▶ _WORK REQUIRED_:
Copy each line of the entries below that contains the string "ciało".

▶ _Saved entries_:

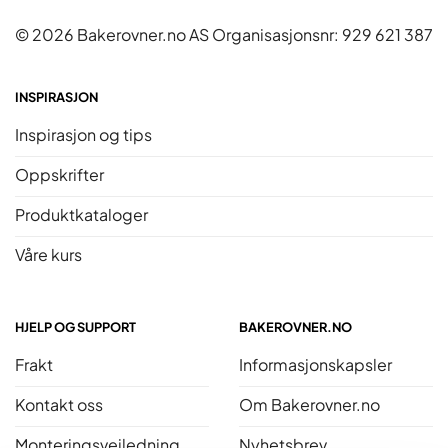
© 2026 Bakerovner.no AS Organisasjonsnr: 929 621 387
INSPIRASJON
Inspirasjon og tips
Oppskrifter
Produktkataloger
Våre kurs
HJELP OG SUPPORT
BAKEROVNER.NO
Frakt
Informasjonskapsler
Kontakt oss
Om Bakerovner.no
Monteringsveiledning
Nyhetsbrev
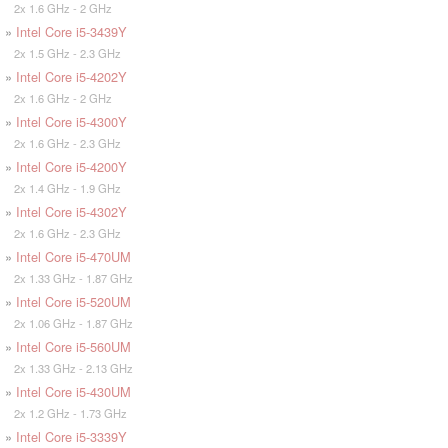
2x 1.6 GHz - 2 GHz
»
Intel Core i5-3439Y
2x 1.5 GHz - 2.3 GHz
»
Intel Core i5-4202Y
2x 1.6 GHz - 2 GHz
»
Intel Core i5-4300Y
2x 1.6 GHz - 2.3 GHz
»
Intel Core i5-4200Y
2x 1.4 GHz - 1.9 GHz
»
Intel Core i5-4302Y
2x 1.6 GHz - 2.3 GHz
»
Intel Core i5-470UM
2x 1.33 GHz - 1.87 GHz
»
Intel Core i5-520UM
2x 1.06 GHz - 1.87 GHz
»
Intel Core i5-560UM
2x 1.33 GHz - 2.13 GHz
»
Intel Core i5-430UM
2x 1.2 GHz - 1.73 GHz
»
Intel Core i5-3339Y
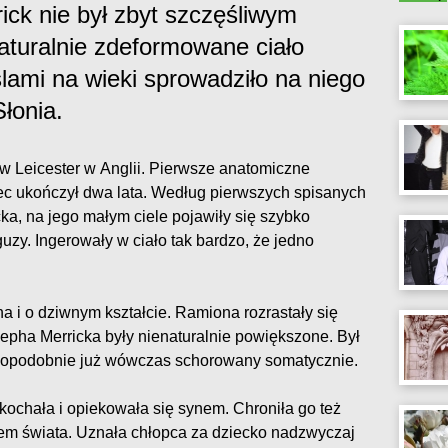
ck nie był zbyt szczęśliwym
aturalnie zdeformowane ciało
lami na wieki sprowadziło na niego
łonia.
 w Leicester w Anglii. Pierwsze anatomiczne
iec ukończył dwa lata. Według pierwszych spisanych
ka, na jego małym ciele pojawiły się szybko
guzy. Ingerowały w ciało tak bardzo, że jedno
a i o dziwnym kształcie. Ramiona rozrastały się
sepha Merricka były nienaturalnie powiększone. Był
dopodobnie już wówczas schorowany somatycznie.
kochała i opiekowała się synem. Chroniła go też
em świata. Uznała chłopca za dziecko nadzwyczaj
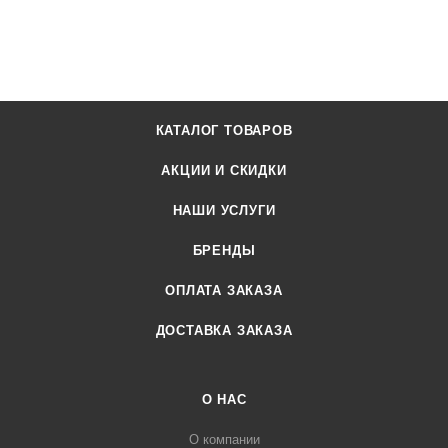
КАТАЛОГ ТОВАРОВ
АКЦИИ И СКИДКИ
НАШИ УСЛУГИ
БРЕНДЫ
ОПЛАТА ЗАКАЗА
ДОСТАВКА ЗАКАЗА
О НАС
О компании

▶ _EXPECTED ANSWER_:
aturalnie zdeformowane ciało
guzy. Ingerowały w ciało tak bardzo, że jedno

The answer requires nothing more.